• Aim of the exercise: Wherever the word "Minh" appears in a line of the records, copy that line.

[Dataset excerpts]
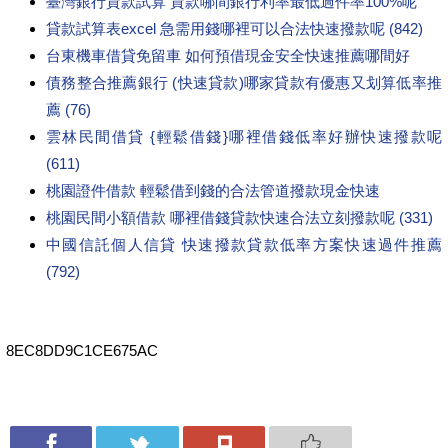
臺灣銀行貸款試算 貸款哪間銀行利率最低過件率100%呢
貸款試算表excel 急需用錢哪裡可以合法快速撥款呢 (842)
台東機車借貸免留車 如何預借現金安全快速推薦哪間好
債務整合推薦銀行 (快速貸款)哪家貸款有優惠又划算低率推
薦 (76)
雲林民間借貸 {輕鬆借錢}哪裡借錢低率好辦快速撥款呢
(611)
桃園證件借款 輕鬆借到錢的合法管道撥款現金快速
桃園民間小額借款 哪裡借錢貸款快速合法立刻撥款呢 (331)
中國信託個人信貸 快速撥款貸款低率方案快速過件推薦
(792)
8EC8DD9C1CE675AC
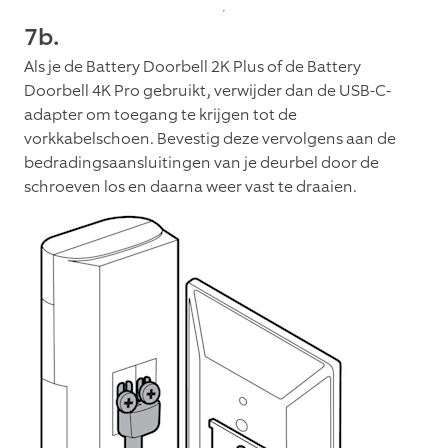
7b.
Als je de Battery Doorbell 2K Plus of de Battery
Doorbell 4K Pro gebruikt, verwijder dan de USB-C-
adapter om toegang te krijgen tot de
vorkkabelschoen. Bevestig deze vervolgens aan de
bedradingsaansluitingen van je deurbel door de
schroeven los en daarna weer vast te draaien.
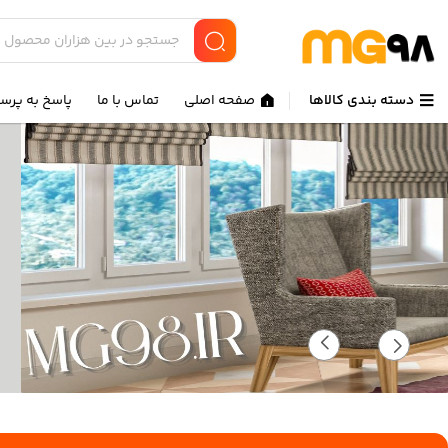
دسته بندی کالاها
صفحه اصلی
تماس با ما
پاسخ به پرس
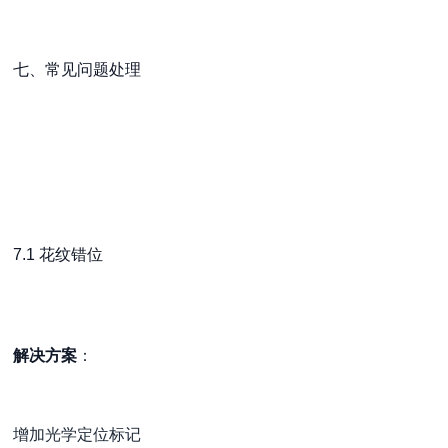
七、常见问题处理
7.1 花纹错位
解决方案
：
增加光学定位标记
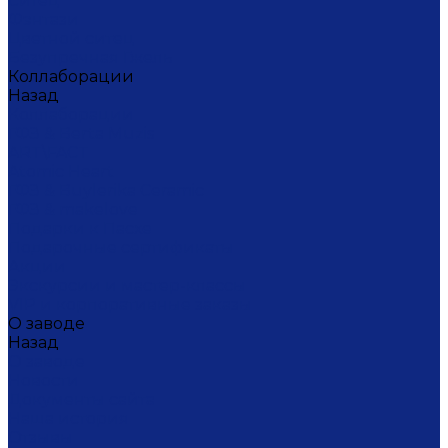
Ситец
Фэнтази
Цветной ситец
Безупречная Гжель
Коллаборации
Назад
Коллаборации
ГФЗ & Berta Muzis
ART\FACT
Atomic Heart
ГФЗ & Buylerika Ceramic
ГФЗ & makelove
Подарки к Пасхе
Подарочные сертификаты
Акции
Экскурсии и мастер-классы
VIP и корпоративные заказы
О заводе
Назад
О заводе
Новости
Документы сайта
Наша история
Отзывы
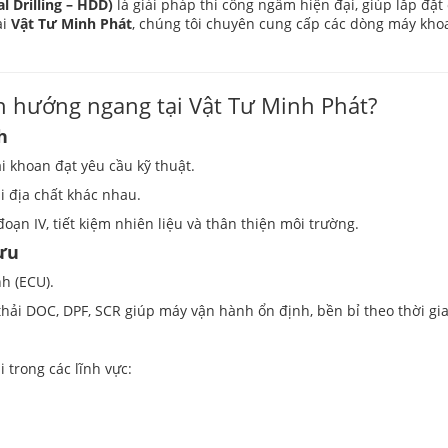
 Drilling – HDD)
là giải pháp thi công ngầm hiện đại, giúp lắp đặt 
ại
Vật Tư Minh Phát
, chúng tôi chuyên cung cấp các dòng máy kh
h hướng ngang tại Vật Tư Minh Phát?
h
i khoan đạt yêu cầu kỹ thuật.
 địa chất khác nhau.
đoạn IV, tiết kiệm nhiên liệu và thân thiện môi trường.
ưu
h (ECU).
í thải DOC, DPF, SCR giúp máy vận hành ổn định, bền bỉ theo thời gi
 trong các lĩnh vực:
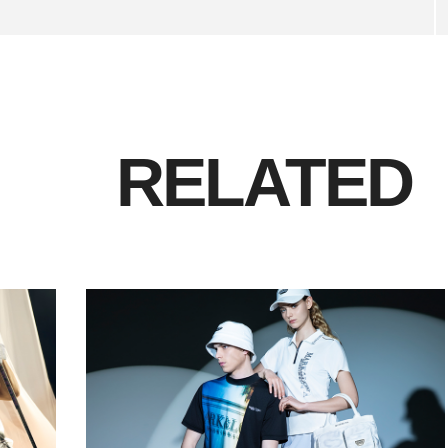
RELATED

• Exercise result:
Vật Tư Minh Phát
h hướng ngang tại Vật Tư Minh Phát?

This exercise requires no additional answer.